Tuesday, December 27, 2011

now he calls...

i do not believe in being friends with all your ex-boyfriends. i am friends with some of my exes but not all. i have two ex-boyfriends that the bf knows about. he does not want me to be friends with either of them. i couldn't agree more. i hate ex-bf no.1. i'm not bitter! but i don't like him anymore. while i am partly to blame for the hurt i felt when i was still in a relationship with him, still i cannot forget it. i can forgive, i guess but i will never forget. he had the gall to add me as a friend in facebook. naturally, i ignored it. i didn't even bother telling the bf about it.

as for the ex-bf no. 2, well he's a persistent one. up to now, he still says he loves me etc. hah! are you wondering how he says that to me? he calls me up, that's how. you see, i am friends with his cousin and he finally got my number from him. i usually ignore his calls (when i realize it's him who is calling) but i was mistaken about two times already.

last monday was the second time. i was at home, waiting for the bf to come. it was our scheduled "date". we try to do that once or twice a week, if the schedule permits. to spend time together and hang out without "business concerns". when the appointed time came, the bf texted that his aunts were visiting and he couldn't get away. i obviously had no choice. i was too lazy to go out so i just stayed home and worked. at about 4:30 pm, my cellphone rang. it was an overseas call. i figured it was the ex-bf no.2. since i wasn't busy, i answered it. we talked for about 10-15 minutes. at the back of my mind, i was thinking what to tell the bf if he happened to call me. my question was immediately answered because the bf arrived. he asked who was i talking to because he couldn't get through. i told him it was my girlfiend who wanted to catch up. i didn't bother saying goodbye to the ex. i just hung up, else i'd be caught. = )

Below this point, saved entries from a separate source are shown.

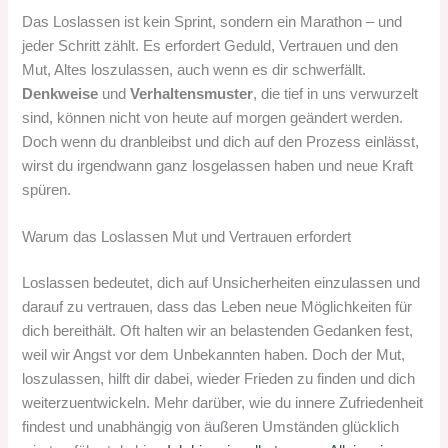
Das Loslassen ist kein Sprint, sondern ein Marathon – und
jeder Schritt zählt. Es erfordert Geduld, Vertrauen und den
Mut, Altes loszulassen, auch wenn es dir schwerfällt.
Denkweise
und
Verhaltensmuster
, die tief in uns verwurzelt
sind, können nicht von heute auf morgen geändert werden.
Doch wenn du dranbleibst und dich auf den Prozess einlässt,
wirst du irgendwann ganz losgelassen haben und neue Kraft
spüren.
Warum das Loslassen Mut und Vertrauen erfordert
Loslassen bedeutet, dich auf Unsicherheiten einzulassen und
darauf zu vertrauen, dass das Leben neue Möglichkeiten für
dich bereithält. Oft halten wir an belastenden Gedanken fest,
weil wir Angst vor dem Unbekannten haben. Doch der Mut,
loszulassen, hilft dir dabei, wieder Frieden zu finden und dich
weiterzuentwickeln. Mehr darüber, wie du innere Zufriedenheit
findest und unabhängig von äußeren Umständen glücklich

i'm not really guilty for talking to him because i have no feelings for him at all. he even asked if i missed him and my answer was a flat-out no! i really don't. but to be honest, part of me also wants to feel desired (i guess). the bf does not want to compliment me too much because he's afraid that i'll leave him! the fact that this ex-bf is still longing for me somehow it makes me feel very beautiful indeed!